Task item → Filter the listing below down to the lines holding the word "Билеты", and copy those lines.

Information given →
---+---

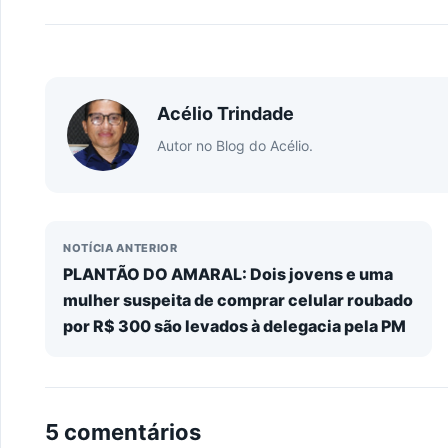
Acélio Trindade
Autor no Blog do Acélio.
NOTÍCIA ANTERIOR
PLANTÃO DO AMARAL: Dois jovens e uma
mulher suspeita de comprar celular roubado
por R$ 300 são levados à delegacia pela PM
5 comentários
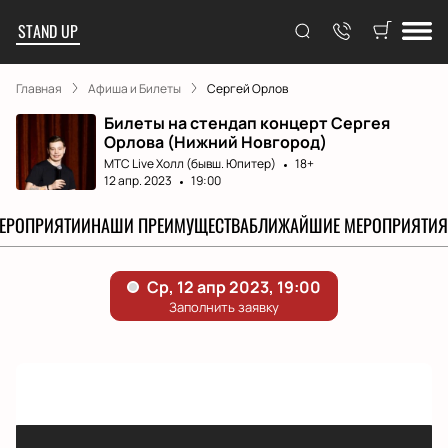
STAND UP
Главная
Афиша и Билеты
Сергей Орлов
Билеты на стендап концерт Сергея
Орлова (Нижний Новгород)
МТС Live Холл (бывш. Юпитер)
18+
12 апр. 2023
19:00
МЕРОПРИЯТИИ
НАШИ ПРЕИМУЩЕСТВА
БЛИЖАЙШИЕ МЕРОПРИЯТИЯ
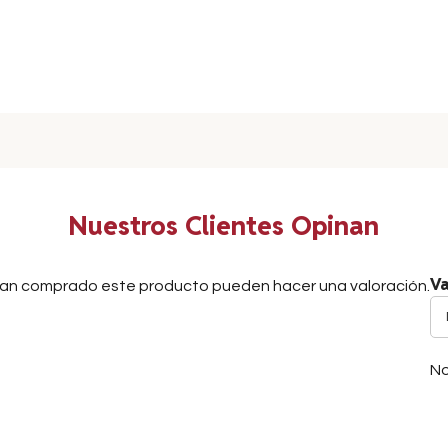
Nuestros Clientes Opinan
Va
ayan comprado este producto pueden hacer una valoración.
No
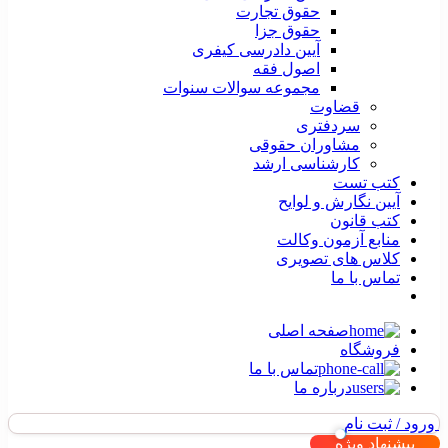
حقوق تجارت
حقوق جزا
آیین دادرسی کیفری
اصول فقه
مجموعه سوالات سنوات
قضاوت
سردفتری
مشاوران حقوقی
کارشناسی ارشد
کتب تست
آیین نگارش و لوایح
کتب قانون
منابع آزمون وکالت
کلاس های تصویری
تماس با ما
صفحه اصلی
فروشگاه
تماس با ما
درباره ما
ورود / ثبت نام
پیشنهاد ویژه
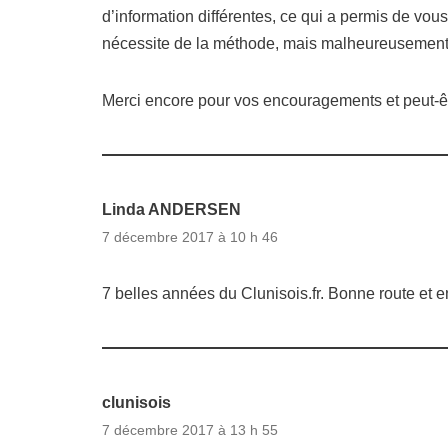
d’information différentes, ce qui a permis de v
nécessite de la méthode, mais malheureusement au
Merci encore pour vos encouragements et peut-êt
Linda ANDERSEN
7 décembre 2017 à 10 h 46
7 belles années du Clunisois.fr. Bonne route et e
clunisois
7 décembre 2017 à 13 h 55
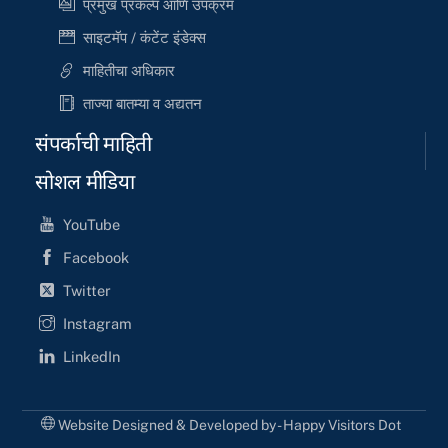
प्रमुख प्रकल्प आणि उपक्रम
साइटमॅप / कंटेंट इंडेक्स
माहितीचा अधिकार
ताज्या बातम्या व अद्यतन
संपर्काची माहिती
सोशल मीडिया
YouTube
Facebook
Twitter
Instagram
LinkedIn
Website Designed & Developed by - Happy Visitors Dot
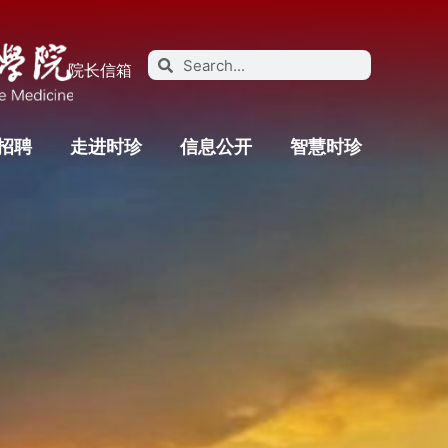
院长信箱
招聘
走进时珍
信息公开
智慧时珍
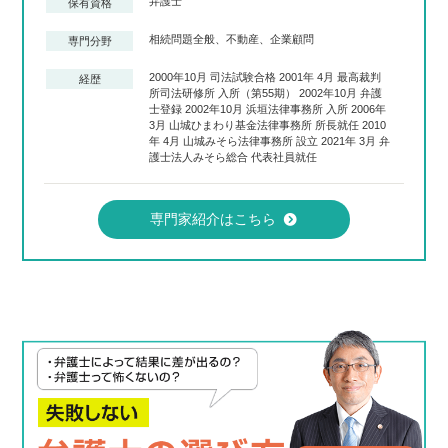
弁護士
保有資格
相続問題全般、不動産、企業顧問
専門分野
2000年10月 司法試験合格 2001年 4月 最高裁判
経歴
所司法研修所 入所（第55期） 2002年10月 弁護
士登録 2002年10月 浜垣法律事務所 入所 2006年
3月 山城ひまわり基金法律事務所 所長就任 2010
年 4月 山城みそら法律事務所 設立 2021年 3月 弁
護士法人みそら総合 代表社員就任
専門家紹介はこちら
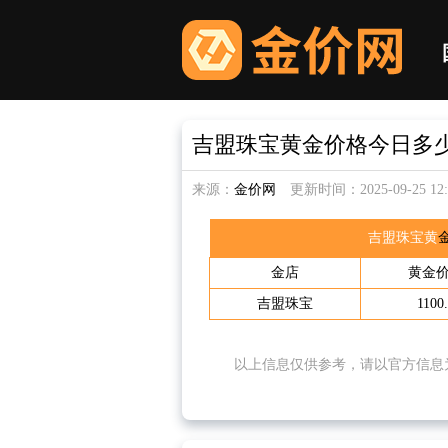
吉盟珠宝黄金价格今日多少一克
来源：
金价网
更新时间：2025-09-25 12:0
吉盟珠宝黄
金店
黄
金
吉盟珠宝
1100
以上信息仅供参考，请以官方信息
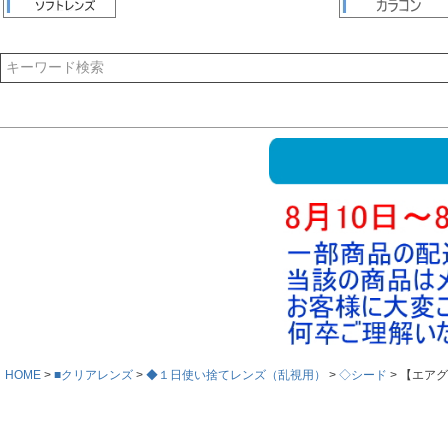
HOME
■クリアレンズ
◆１日使い捨てレンズ（乱視用）
◇シード
【エアグ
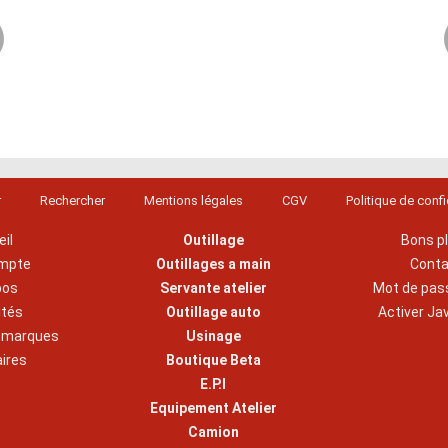
r
Rechercher
Mentions légales
CGV
Politique de confi
il
Outillage
Bons p
mpte
Outillages a main
Cont
pos
Servante atelier
Mot de pas
ités
Outillage auto
Activer Ja
s marques
Usinage
aires
Boutique Beta
E.P.I
Equipement Atelier
Camion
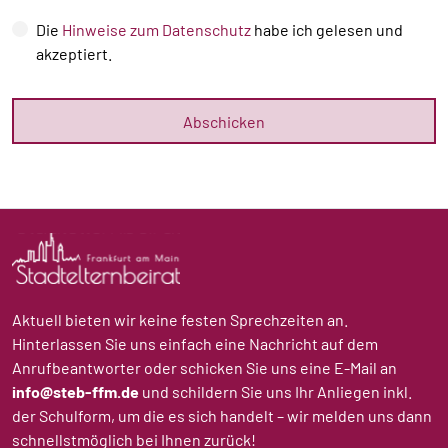
Die
Hinweise zum Datenschutz
habe ich gelesen und
akzeptiert.
Aktuell bieten wir keine festen Sprechzeiten an.
Hinterlassen Sie uns einfach eine Nachricht auf dem
Anrufbeantworter oder schicken Sie uns eine E-Mail an
info@steb-ffm.de
und schildern Sie uns Ihr Anliegen inkl.
der Schulform, um die es sich handelt – wir melden uns dann
schnellstmöglich bei Ihnen zurück!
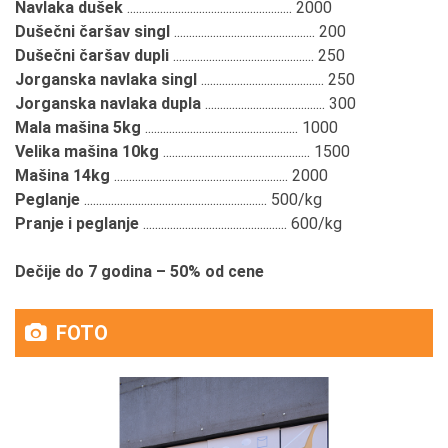
Navlaka dušek
....................................................... 2000
Dušečni čaršav singl
............................................... 200
Dušečni čaršav dupli
............................................... 250
Jorganska navlaka singl
......................................... 250
Jorganska navlaka dupla
........................................ 300
Mala mašina 5kg
................................................... 1000
Velika mašina 10kg
................................................. 1500
Mašina 14kg
.......................................................... 2000
Peglanje
............................................................. 500/kg
Pranje i peglanje
................................................ 600/kg
Dečije do 7 godina – 50% od cene
FOTO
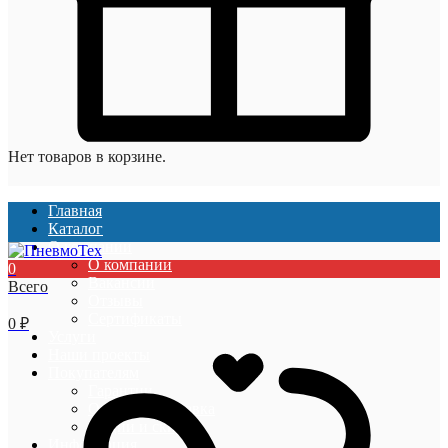
Нет товаров в корзине.
Главная
Каталог
О компании
О компании
0
Вакансии
Всего
Отзывы
Сертификаты
0
₽
Услуги
Наши проекты
Покупателям
Гарантии
Оплата и доставка
Акции и скидки
Информация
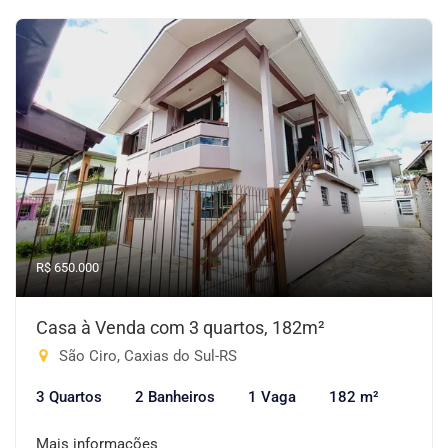
R$ 650.000
Casa à Venda com 3 quartos, 182m²
São Ciro, Caxias do Sul-RS
3 Quartos
2 Banheiros
1 Vaga
182 m²
Mais informações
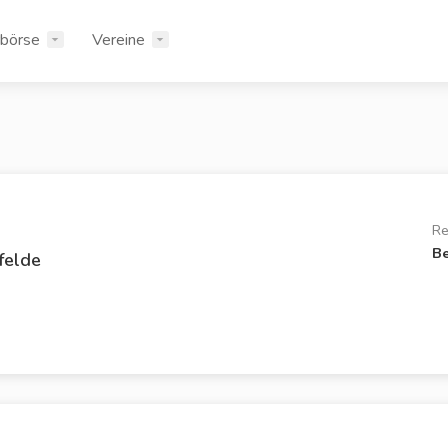
rbörse
Vereine
Re
Be
felde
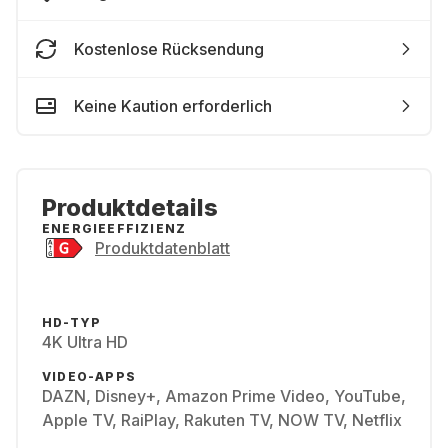
Kostenlose Rücksendung
Keine Kaution erforderlich
Produktdetails
ENERGIEEFFIZIENZ
Produktdatenblatt
HD-TYP
4K Ultra HD
VIDEO-APPS
DAZN, Disney+, Amazon Prime Video, YouTube,
Apple TV, RaiPlay, Rakuten TV, NOW TV, Netflix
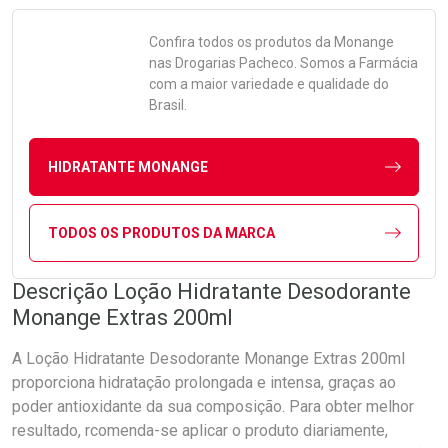
Confira todos os produtos da
Monange
nas Drogarias Pacheco. Somos a Farmácia
com a maior variedade e qualidade do
Brasil.
HIDRATANTE MONANGE
TODOS OS PRODUTOS DA MARCA
Descrição Loção Hidratante Desodorante
Monange Extras 200ml
A Loção Hidratante Desodorante Monange Extras 200ml
proporciona hidratação prolongada e intensa, graças ao
poder antioxidante da sua composição. Para obter melhor
resultado, rcomenda-se aplicar o produto diariamente,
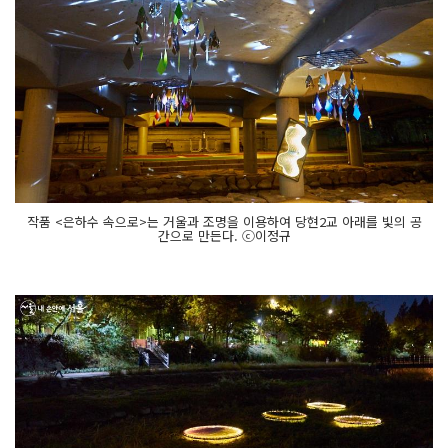
작품 <은하수 속으로>는 거울과 조명을 이용하여 당현2교 아래를 빛의 공
간으로 만든다. ⓒ이정규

---+---

Problem solution →
Афиша и Билеты
Билеты на стендап концерт Сергея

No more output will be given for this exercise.